EXERCISE MATERIALS =>
---

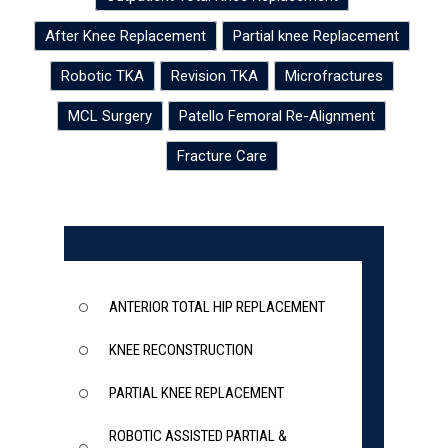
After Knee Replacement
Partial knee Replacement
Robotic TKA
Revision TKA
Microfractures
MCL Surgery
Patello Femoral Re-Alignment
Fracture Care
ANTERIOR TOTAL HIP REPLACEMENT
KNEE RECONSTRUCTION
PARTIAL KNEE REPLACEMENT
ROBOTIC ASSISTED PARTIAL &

---

All that is wanted is an exact copy of the lines from the line holding "Patello Femoral Re-Alignment" through the end of the material above, including both.

Patello Femoral Re-Alignment
Fracture Care
ANTERIOR TOTAL HIP REPLACEMENT
KNEE RECONSTRUCTION
PARTIAL KNEE REPLACEMENT
ROBOTIC ASSISTED PARTIAL &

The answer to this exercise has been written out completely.